Zeit für einen Beziehungs-Check des ungleichen Liebespaares:
Von Minnesang bis Zwölfton – die niusic-Themenreihe zur Liedkunst
„Ich war zuerst da! Deswegen bestimme ich“ (sagt der Text)
Das stimmt. Das Gegenteil, nämlich fertige Musik zu „vertexten“, galt in Klassik und Romantik eher als freakige Ausnahmeerscheinung. Und der Text ist nicht gerade monogam: Manche bekannten Liedtext-Hits von Johann Wolfgang von Goethe oder Joseph von Eichendorff wurden gleich zigfach „vertont“. Das Wort „vertont“ erinnert zwar irgendwie an „übersetzt“, aber so einfach wie von einer Sprache in eine andere ist das nicht. Weil Musik eben ihre ganz eigenen Stilmittel hat und die Komponisten diese sehr gezielt einsetzen können: Rhythmik, Melodik, Tonarten und vieles mehr. Und hier kommt auch die eigentliche Macht der Komponisten ins Spiel: Indem sie nämlich einen Text auf die eine oder andere Weise vertonen, können sie diesen deuten, (fast) wie sie wollen. Das letzte Wort hat dann nicht mehr der Text. Sondern die Musik!
Claudius: Tod und das Mädchen
„Du nimmst mir meine Freiheit“ (sagt die Musik)

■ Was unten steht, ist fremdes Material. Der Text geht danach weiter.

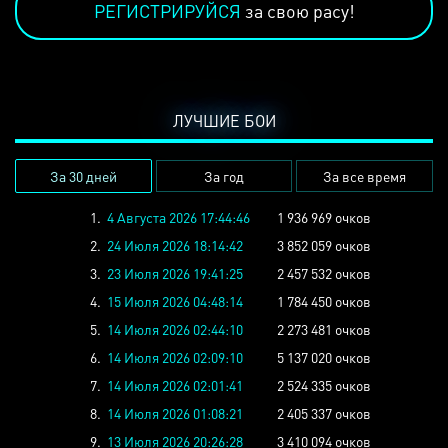
РЕГИСТРИРУЙСЯ
за свою расу!
ЛУЧШИЕ БОИ
За 30 дней
За год
За все время
1.
4 Августа 2026 17:44:46
1 936 969 очков
2.
24 Июля 2026 18:14:42
3 852 059 очков
3.
23 Июля 2026 19:41:25
2 457 532 очков
4.
15 Июля 2026 04:48:14
1 784 450 очков
5.
14 Июля 2026 02:44:10
2 273 481 очков
6.
14 Июля 2026 02:09:10
5 137 020 очков
7.
14 Июля 2026 02:01:41
2 524 335 очков
8.
14 Июля 2026 01:08:21
2 405 337 очков
9.
13 Июля 2026 20:26:28
3 410 094 очков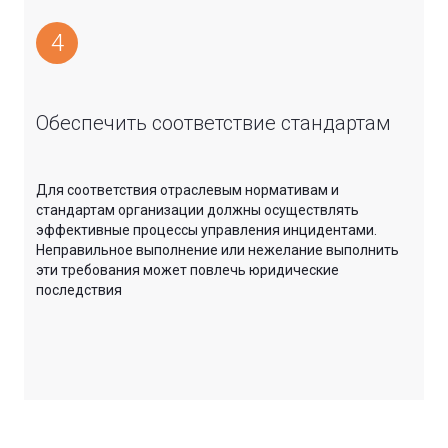
4
Обеспечить соответствие стандартам
Для соответствия отраслевым нормативам и
стандартам организации должны осуществлять
эффективные процессы управления инцидентами.
Неправильное выполнение или нежелание выполнить
эти требования может повлечь юридические
последствия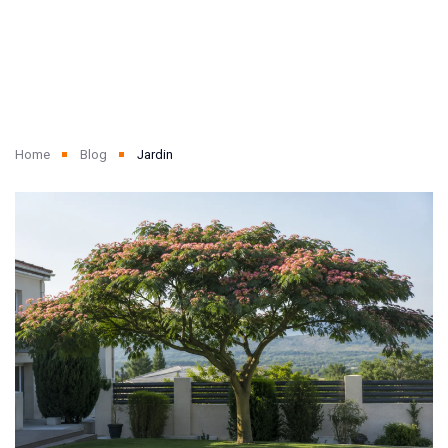
Home
Blog
Jardin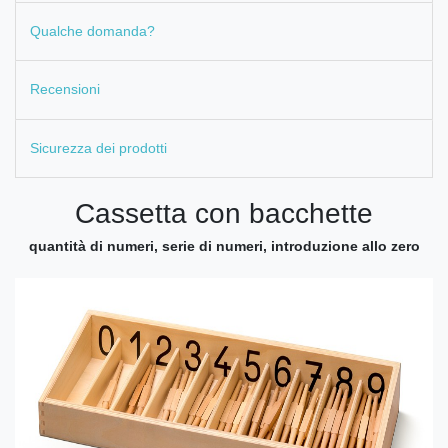
Qualche domanda?
Recensioni
Sicurezza dei prodotti
Cassetta con bacchette
quantità di numeri, serie di numeri, introduzione allo zero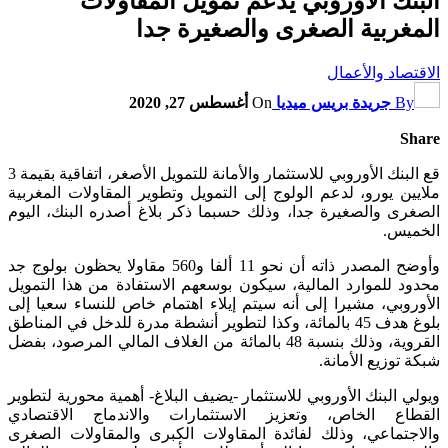
البنك الأوروبي يدعم تمويل المقاولات
المغربية الصغرى والصغيرة جدا
الاقتصاد والأعمال
By
جريدة بريس ميديا
On
أغسطس 27, 2020
Share
قع البنك الأوروبي للاستثمار والأمانة للتمويل الأصغر، اتفاقية بقيمة 3
ملايين يورو، لدعم الولوج إلى التمويل وتطوير المقاولات المغربية
الصغرى والصغيرة جدا، وذلك حسبما ذكر بلاغ أصدره البنك، اليوم
الخميس.
وأوضح المصدر ذاته أن نحو 11 ألفا و560 مقاولا يحظون بولوج جد
محدود للموارد المالية، سيكون بوسعهم الاستفادة من هذا التمويل
الأوروبي، مشيرا إلى أنه سيتم إيلاء اهتمام خاص للنساء سعيا إلى
بلوغ هدف 45 بالمائة، وكذا لتطوير أنشطة مدرة للدخل في المناطق
القروية، وذلك بنسبة 48 بالمائة من الغلاف المالي المرصود، بفضل
شبكة توزيع الأمانة.
ويولي البنك الأوروبي للاستثمار -يضيف البلاغ- أهمية محورية لتطوير
القطاع الخاص، وتعزيز الاستثمارات والاندماج الاقتصادي
والاجتماعي، وذلك لفائدة المقاولات الكبرى والمقاولات الصغرى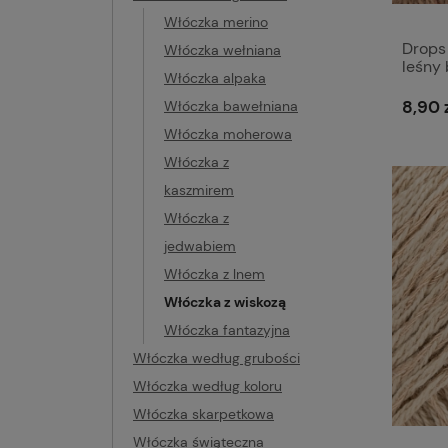
Włóczka merino
Drops 
Włóczka wełniana
leśny 
Włóczka alpaka
8,90 
Włóczka bawełniana
Włóczka moherowa
Włóczka z
kaszmirem
Włóczka z
jedwabiem
Włóczka z lnem
Włóczka z wiskozą
Włóczka fantazyjna
Włóczka według grubości
Włóczka według koloru
Włóczka skarpetkowa
Włóczka świąteczna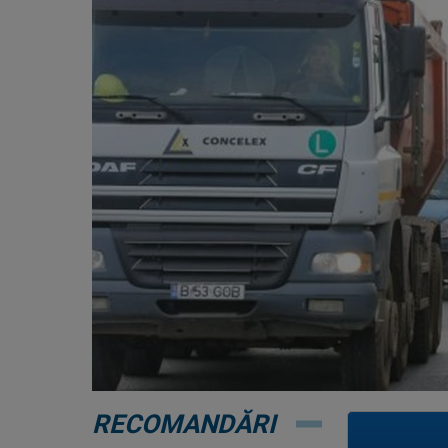
RECOMANDĂRI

Musik hat schon seit der Barockzeit ihr ganz eigenes kleines Bedeutungs-Lexikon, und die musikalischen „Figuren“ darin sind oft ganz intuitiv zu verstehen: zum Beispiel die Seufzermelodie, wichtig in jedem schmachtenden Liebes- oder Leidenslied, dem traurigen Seufzen trauriger Menschen nachgeformt. Oder Tremolo 92 für Zittern, absteigende Linien für Grab und Tod, sogar die bedeutungsvoll ausgehaltene Generalpause hat sich als eine musikalische Figur für das Schlafen, Schweigen oder Sterben etabliert. All das wäre ohne die Verbindung mit Text nicht möglich, denn erst durch Text kann man solche eigentlich sehr vagen musikalischen Ausdrucksmittel zu mehr oder weniger „eindeutigen“ Inhalten zuordnen. Und wird das nur oft genug gemacht, versteht man sie auch ohne Worte: dank des Gewöhnungs-Effekts, der Konvention.

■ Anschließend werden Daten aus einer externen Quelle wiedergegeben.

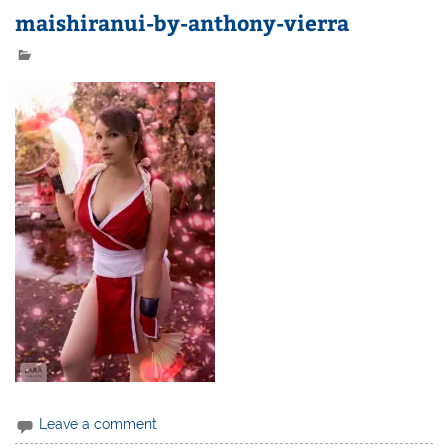
maishiranui-by-anthony-vierra
Leave a comment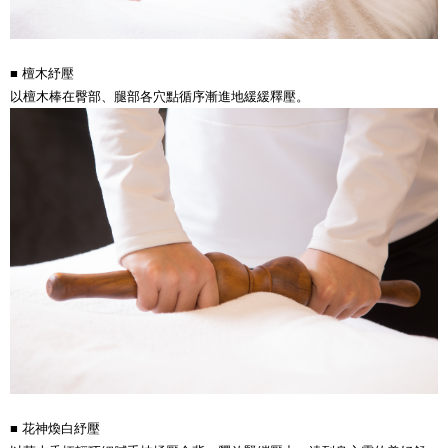
■
檀木紓壓
以檀木棒在臀部、腿部各穴點循序漸進地緩緩釋壓。
■
花神煥白紓壓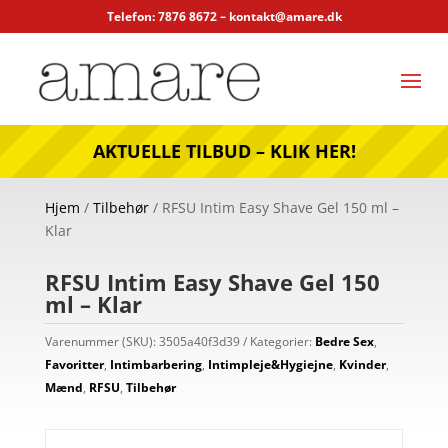
Telefon: 7876 8672 –
kontakt@amare.dk
AKTUELLE TILBUD – KLIK HER!
Hjem
/
Tilbehør
/ RFSU Intim Easy Shave Gel 150 ml –
Klar
RFSU Intim Easy Shave Gel 150
ml – Klar
Varenummer (SKU):
3505a40f3d39
Kategorier:
Bedre Sex
,
Favoritter
,
Intimbarbering
,
Intimpleje&Hygiejne
,
Kvinder
,
Mænd
,
RFSU
,
Tilbehør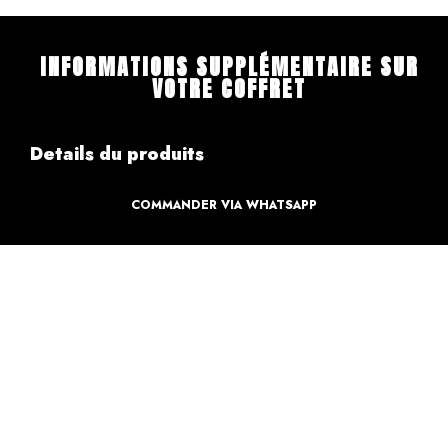
INFORMATIONS SUPPLÉMENTAIRE SUR
VOTRE COFFRET
Details du produits
COMMANDER VIA WHATSAPP
Création
Design par des professionnels
Caractéristique
Création pour votre sweet table
Informations de paiements
Informations sur la livraison
Retours & Echanges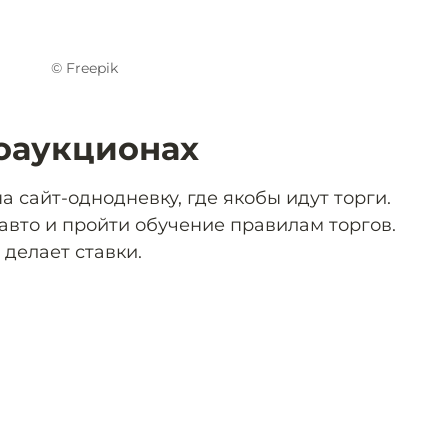
© Freepik
тоаукционах
 сайт-однодневку, где якобы идут торги.
авто и пройти обучение правилам торгов.
 делает ставки.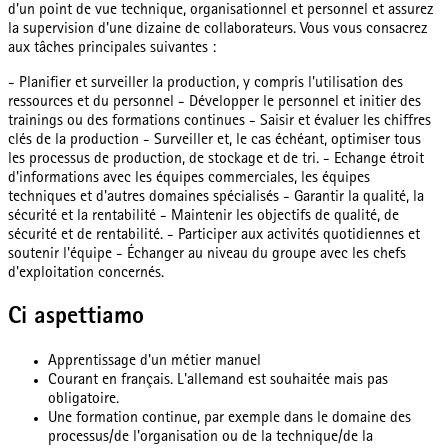
d'un point de vue technique, organisationnel et personnel et assurez
la supervision d'une dizaine de collaborateurs. Vous vous consacrez
aux tâches principales suivantes :
- Planifier et surveiller la production, y compris l'utilisation des
ressources et du personnel - Développer le personnel et initier des
trainings ou des formations continues - Saisir et évaluer les chiffres
clés de la production - Surveiller et, le cas échéant, optimiser tous
les processus de production, de stockage et de tri. - Echange étroit
d'informations avec les équipes commerciales, les équipes
techniques et d'autres domaines spécialisés - Garantir la qualité, la
sécurité et la rentabilité - Maintenir les objectifs de qualité, de
sécurité et de rentabilité. - Participer aux activités quotidiennes et
soutenir l'équipe - Échanger au niveau du groupe avec les chefs
d'exploitation concernés.
Ci aspettiamo
Apprentissage d'un métier manuel
Courant en français. L'allemand est souhaitée mais pas
obligatoire.
Une formation continue, par exemple dans le domaine des
processus/de l'organisation ou de la technique/de la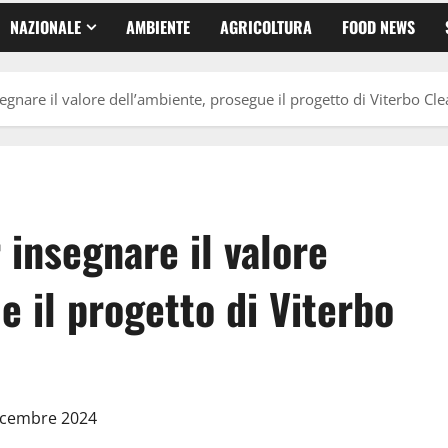
NAZIONALE
AMBIENTE
AGRICOLTURA
FOOD NEWS
segnare il valore dell’ambiente, prosegue il progetto di Viterbo Cl
 insegnare il valore
e il progetto di Viterbo
Dicembre 2024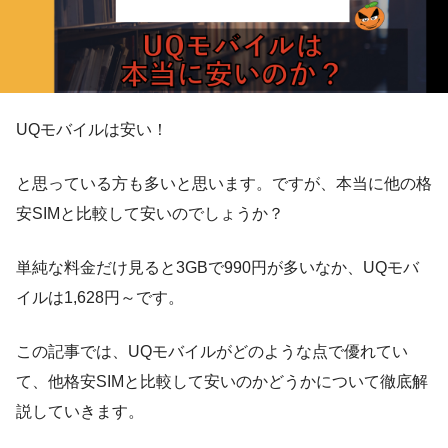
UQモバイルは安い！
と思っている方も多いと思います。ですが、本当に他の格
安SIMと比較して安いのでしょうか？
単純な料金だけ見ると3GBで990円が多いなか、UQモバ
イルは1,628円～です。
この記事では、UQモバイルがどのような点で優れてい
て、他格安SIMと比較して安いのかどうかについて徹底解
説していきます。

Die reinste Zitterpartie frei von Taktschlag und Rhythmus! Streichinstrumente wiederholen unfassbar schnell einen einzigen Ton, Bläser wechseln blitzartig zwischen zwei Tönen, die nur minimal voneinander entfernt sind. Da entsteht eine irrsinnige Spannung, und wir zittern mit. (CW) ↩
Claudius & Schubert: Tod und das Mädchen
„Du drängst mir was auf“ (sagt der Text)
Doch auch der Text bekommt von der Musik etwas aufgezwungen, und zwar ihre sinnliche, umhüllende klingende Gestalt. Niemand kann sich der entziehen, denn mit ihren Schwingungen geht uns Musik durch Ohren und Haut direkt in den Körper. Dem Text stiehlt sie so nicht selten die Show. Der darf zwar Inhalt liefern, der eigentliche Star in jedem Kunstlied aber ist die Musik. Testfrage: Würdest du lieber nur den Text eines Schubert-Lieds hören oder nur die Musik? Na also. Und weil Musik auch mal alleine was Wichtiges sagen will, gibt es Vor-, Zwischen- und Nachspiele. Ganz ohne Worte und trotzdem mit ganz viel Inhalt. So verrät die Musik oft schon, was Sache ist, bevor der Sänger überhaupt den Mund aufmacht.
„Du machst mir alles nach“ (sagt der Text)
Oft sind sich Text und Musik in der Bedeutung und Bewertung eines Wortes, Satzes oder Abschnittes einig: Es ist von Pferden die Rede? Galoppierende Rhythmen! Das Wasser gurgelt im Bach? Sprudelnde Wellenmusik! Es zirpt ein Vöglein im Baum? Hoher Klaviertriller! Mithilfe solcher musikalischen Gestik kann man vieles parallelisieren, das ist der direkteste Weg der Bedeutungsverstärkung. Es geht auch subtiler, dann wird der Text als stimmungsvolles Musikdrama inszeniert, durch die Feinheiten von Tonarten, Tempo und Bewegung.
„Du widersprichst mir“ (sagt der Text)
Einig sind sich die Künste aber bei weitem nicht immer, sonst wäre das Lied ja gähnend langweilig. Zum Beispiel kann die Klavierbegleitung unheimlich sein, der Text aber fröhlich. Oder Verse über ein eigentlich düsteres Thema oder Gefühl erstrahlen unvermittelt in hellem C-Dur, das keine Vorzeichen hat und eigentlich immer an Friede, Freude, Eierkuchen erinnert. Da stimmt doch was nicht?! Dann muss der Zuhörer sein Gehirn anstrengen und seine ganz eigene Deutung aus den widersprüchlichen Signalen generieren.
Keine Angst mehr vor dem Tod?
„Du lügst! Ich sage immer die Wahrheit“ (sagt die Musik)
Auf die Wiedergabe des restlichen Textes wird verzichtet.